╭─ DATA TO EXAMINE
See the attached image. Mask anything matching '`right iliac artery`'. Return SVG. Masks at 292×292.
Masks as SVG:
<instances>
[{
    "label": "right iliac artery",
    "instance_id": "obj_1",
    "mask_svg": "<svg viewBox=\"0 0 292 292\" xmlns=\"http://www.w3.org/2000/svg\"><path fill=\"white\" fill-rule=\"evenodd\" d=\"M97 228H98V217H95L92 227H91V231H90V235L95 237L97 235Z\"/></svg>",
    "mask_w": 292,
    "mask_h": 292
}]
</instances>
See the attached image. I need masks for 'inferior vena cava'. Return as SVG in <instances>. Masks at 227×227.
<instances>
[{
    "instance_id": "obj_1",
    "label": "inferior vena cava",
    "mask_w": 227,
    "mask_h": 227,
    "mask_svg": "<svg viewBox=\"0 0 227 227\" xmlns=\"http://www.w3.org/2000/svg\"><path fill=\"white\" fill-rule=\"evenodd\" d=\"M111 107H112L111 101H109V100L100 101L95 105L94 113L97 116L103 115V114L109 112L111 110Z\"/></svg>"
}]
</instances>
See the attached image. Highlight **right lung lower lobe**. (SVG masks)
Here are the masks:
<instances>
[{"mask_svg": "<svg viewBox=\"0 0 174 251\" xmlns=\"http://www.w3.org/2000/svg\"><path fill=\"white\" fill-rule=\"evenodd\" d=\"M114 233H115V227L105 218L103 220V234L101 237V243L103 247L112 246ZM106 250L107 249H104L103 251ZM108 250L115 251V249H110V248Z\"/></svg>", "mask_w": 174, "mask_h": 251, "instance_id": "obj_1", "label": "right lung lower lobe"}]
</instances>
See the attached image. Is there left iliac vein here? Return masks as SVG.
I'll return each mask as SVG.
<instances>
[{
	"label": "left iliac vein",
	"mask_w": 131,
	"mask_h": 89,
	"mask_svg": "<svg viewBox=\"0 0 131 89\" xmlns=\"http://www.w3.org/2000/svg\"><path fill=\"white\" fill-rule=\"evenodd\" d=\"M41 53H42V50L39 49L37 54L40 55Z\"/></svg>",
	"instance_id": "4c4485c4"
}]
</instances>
╰─
_ABOUT THIS EXERCISE:_
Each entry needs to be given again exactly as it stands.

_WRITTEN SOLUTION:_
See the attached image. Mask anything matching '`right iliac artery`'. Return SVG. Masks at 292×292.
Masks as SVG:
<instances>
[{
    "label": "right iliac artery",
    "instance_id": "obj_1",
    "mask_svg": "<svg viewBox=\"0 0 292 292\" xmlns=\"http://www.w3.org/2000/svg\"><path fill=\"white\" fill-rule=\"evenodd\" d=\"M97 228H98V217H95L92 227H91V231H90V235L95 237L97 235Z\"/></svg>",
    "mask_w": 292,
    "mask_h": 292
}]
</instances>
See the attached image. I need masks for 'inferior vena cava'. Return as SVG in <instances>. Masks at 227×227.
<instances>
[{
    "instance_id": "obj_1",
    "label": "inferior vena cava",
    "mask_w": 227,
    "mask_h": 227,
    "mask_svg": "<svg viewBox=\"0 0 227 227\" xmlns=\"http://www.w3.org/2000/svg\"><path fill=\"white\" fill-rule=\"evenodd\" d=\"M111 107H112L111 101H109V100L100 101L95 105L94 113L97 116L103 115V114L109 112L111 110Z\"/></svg>"
}]
</instances>
See the attached image. Highlight **right lung lower lobe**. (SVG masks)
Here are the masks:
<instances>
[{"mask_svg": "<svg viewBox=\"0 0 174 251\" xmlns=\"http://www.w3.org/2000/svg\"><path fill=\"white\" fill-rule=\"evenodd\" d=\"M114 233H115V227L105 218L103 220V234L101 237V243L103 247L112 246ZM106 250L107 249H104L103 251ZM108 250L115 251V249H110V248Z\"/></svg>", "mask_w": 174, "mask_h": 251, "instance_id": "obj_1", "label": "right lung lower lobe"}]
</instances>
See the attached image. Is there left iliac vein here? Return masks as SVG.
I'll return each mask as SVG.
<instances>
[{
	"label": "left iliac vein",
	"mask_w": 131,
	"mask_h": 89,
	"mask_svg": "<svg viewBox=\"0 0 131 89\" xmlns=\"http://www.w3.org/2000/svg\"><path fill=\"white\" fill-rule=\"evenodd\" d=\"M41 53H42V50L39 49L37 54L40 55Z\"/></svg>",
	"instance_id": "4c4485c4"
}]
</instances>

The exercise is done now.